GERECHTSHOF DEN HAAG
Afdeling civiel recht
zaaknummers : 200.228.428/01 en 200.228.428/02
rekestnummer rechtbank : FA RK 17-653
zaaknummer rechtbank : C/09/526010
beschikking van de meervoudige kamer van 27 juni 2018
inzake
[appellant] ,
wonende te [woonplaats] ,
verzoeker in hoger beroep,
hierna te noemen: de man,
advocaat mr. D.H.J. Krouwel te Den Haag,
tegen
[geïntimeerde] ,
wonende te [woonplaats] ,
verweerster in hoger beroep,
hierna te noemen: de vrouw,
advocaat mr. M.Y. van der Bijl te Den Haag.

1.Het verloop van het geding in eerste aanleg

Het hof verwijst voor het verloop van het geding in eerste aanleg naar de beschikking van de rechtbank Den Haag van 25 augustus 2017, uitgesproken onder voormeld rekest- en zaaknummer (hierna: de bestreden beschikking).

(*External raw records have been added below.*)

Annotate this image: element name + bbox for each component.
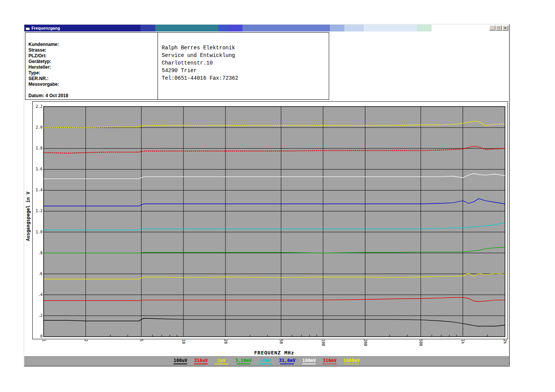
y-tick-label: 1.2 — [33, 209, 43, 213]
y-tick-label: 1.4 — [33, 188, 43, 192]
legend-line-sample — [214, 364, 228, 364]
legend-item-1mV: 1mV — [214, 358, 228, 364]
series-316uV — [44, 298, 505, 302]
legend-line-sample — [173, 364, 187, 364]
chart-frame: 2.22.01.81.61.41.21.0.8.6.4.20 — [32, 101, 508, 339]
x-tick-label: 2 — [84, 339, 88, 342]
legend-label: 316uV — [194, 358, 208, 363]
info-field-label: PLZ/Ort: — [28, 53, 155, 59]
info-field-label: Hersteller: — [28, 65, 155, 70]
y-tick-label: 1.0 — [33, 230, 43, 234]
y-tick-label: .8 — [33, 251, 43, 255]
x-tick-label: 20 — [224, 339, 228, 344]
x-tick-label: 50 — [279, 339, 283, 344]
legend-label: 10mV — [260, 358, 271, 363]
datum-line: Datum: 4 Oct 2018 — [28, 93, 155, 99]
app-icon — [25, 26, 30, 30]
legend-label: 100uV — [173, 358, 187, 363]
y-tick-label: 0 — [33, 334, 43, 338]
window-title: Frequenzgang — [32, 26, 60, 30]
chart-svg — [44, 107, 505, 337]
x-tick-label: 1 — [42, 339, 46, 342]
company-info-line: Service und Entwicklung — [162, 52, 325, 59]
info-field-label: Strasse: — [28, 47, 155, 53]
plot-area — [43, 106, 505, 337]
legend-item-31,6mV: 31,6mV — [279, 358, 295, 364]
legend-item-10mV: 10mV — [259, 358, 272, 364]
series-3,16mV — [44, 247, 505, 253]
series-100uV — [44, 318, 505, 326]
legend-line-sample — [194, 364, 208, 364]
series-316mV — [44, 146, 505, 153]
minimize-button[interactable]: _ — [489, 25, 495, 31]
info-field-label: Gerätetyp: — [28, 59, 155, 65]
customer-info-box: Kundenname:Strasse:PLZ/Ort:Gerätetyp:Her… — [25, 32, 158, 100]
legend-line-sample — [237, 364, 250, 364]
y-tick-label: .6 — [33, 272, 43, 276]
info-field-label: Kundenname: — [28, 42, 155, 47]
legend-item-316uV: 316uV — [194, 358, 208, 364]
info-field-label: SER.NR.: — [28, 76, 155, 82]
y-tick-label: 1.8 — [33, 146, 43, 150]
legend-line-sample — [323, 364, 336, 364]
x-axis-label: FREQUENZ MHz — [44, 350, 505, 356]
y-axis-label: Ausgangspegel in V — [25, 192, 31, 241]
x-tick-label: 5 — [139, 339, 143, 342]
y-tick-label: .2 — [33, 313, 43, 318]
window-controls: _□× — [489, 25, 508, 31]
frequenzgang-window: Frequenzgang _□× Kundenname:Strasse:PLZ/… — [24, 24, 510, 367]
legend-label: 31,6mV — [279, 358, 295, 363]
company-info-line: Tel:0651-44016 Fax:72362 — [162, 74, 325, 82]
maximize-button[interactable]: □ — [496, 25, 502, 31]
legend-line-sample — [280, 364, 294, 364]
y-tick-label: 1.6 — [33, 167, 43, 171]
legend-item-100uV: 100uV — [173, 358, 187, 364]
y-tick-label: 2.2 — [33, 104, 43, 109]
x-tick-label: 100 — [321, 339, 325, 346]
x-tick-row: 1251020501002005001k2k — [24, 339, 509, 350]
company-info-line: Ralph Berres Elektronik — [162, 44, 325, 52]
legend-item-100mV: 100mV — [302, 358, 316, 364]
legend-bar: 100uV316uV1mV3,16mV10mV31,6mV100mV316mV1… — [24, 356, 509, 366]
company-info-line: Charlottenstr.10 — [162, 59, 325, 67]
close-button[interactable]: × — [502, 25, 508, 31]
x-tick-label: 500 — [419, 339, 423, 346]
series-31,6mV — [44, 198, 505, 206]
x-tick-label: 2k — [503, 339, 507, 344]
legend-line-sample — [302, 364, 316, 364]
legend-label: 1mV — [218, 358, 226, 363]
company-info-box: Ralph Berres ElektronikService und Entwi… — [158, 32, 329, 100]
legend-item-316mV: 316mV — [323, 358, 336, 364]
x-tick-label: 1k — [461, 339, 465, 344]
y-tick-label: .4 — [33, 293, 43, 297]
series-1mV — [44, 273, 505, 279]
legend-line-sample — [259, 364, 272, 364]
x-tick-label: 200 — [363, 339, 367, 346]
legend-label: 316mV — [323, 358, 336, 363]
legend-label: 1000mV — [343, 358, 359, 363]
info-field-label: Type: — [28, 70, 155, 76]
legend-label: 100mV — [302, 358, 316, 363]
series-100mV — [44, 173, 505, 179]
legend-line-sample — [345, 364, 358, 364]
info-left-labels: Kundenname:Strasse:PLZ/Ort:Gerätetyp:Her… — [28, 42, 155, 87]
series-10mV — [44, 223, 505, 230]
legend-label: 3,16mV — [235, 358, 251, 363]
legend-item-1000mV: 1000mV — [343, 358, 359, 364]
company-info-line: 54290 Trier — [162, 67, 325, 74]
x-tick-label: 10 — [181, 339, 186, 344]
series-1000mV — [44, 121, 505, 128]
y-tick-label: 2.0 — [33, 125, 43, 129]
legend-item-3,16mV: 3,16mV — [235, 358, 251, 364]
info-field-label: Messvorgabe: — [28, 82, 155, 87]
title-bar[interactable]: Frequenzgang _□× — [24, 25, 509, 31]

2.Het geding in hoger beroep

In de zaak met zaaknummer 200.228.428/01
2.1
De man is op 27 november 2017 in hoger beroep gekomen van de bestreden beschikking.
2.2
De vrouw heeft op 28 februari 2018 een verweerschrift ingediend.
2.3
Bij het hof zijn voorts de volgende stukken ingekomen:
- een journaalbericht van de zijde van de man van 16 januari 2018 met bijlagen, ingekomen op 22 januari 2018;
- een journaalbericht van 1 mei 2018 met bijlagen, ingekomen op 2 mei 2018.
In de zaak met zaaknummer 200.228.428/02
2.4
Op 9 maart 2018 heeft de man een verzoek tot schorsing van de werking van de uitvoerbaarverklaring bij voorraad van de bestreden beschikking ingediend. Dit schorsingsverzoek is bij het hof ingeschreven onder zaaknummer 200.228.428/02.
2.5
De zaken zijn gezamenlijk mondeling behandeld op 25 mei 2018. Partijen zijn in persoon verschenen, bijgestaan door hun advocaten. Ter zitting heeft de advocaat van de man het voorblad van haar faxbericht van (maandag) 27 november 2017 aan het hof overgelegd ten bewijze dat zij het beroepschrift binnen de daarvoor geldende beroepstermijn bij het hof heeft ingediend.

3.De feiten

3.1
Het hof gaat uit van de door de rechtbank vastgestelde feiten voor zover daartegen in hoger beroep niet is opgekomen. Onder meer staat het volgende vast.
3.2
Partijen zijn met elkaar gehuwd op 7 augustus 2014.
3.3
Het huwelijk van partijen is op 29 november 2017 ontbonden door echtscheiding.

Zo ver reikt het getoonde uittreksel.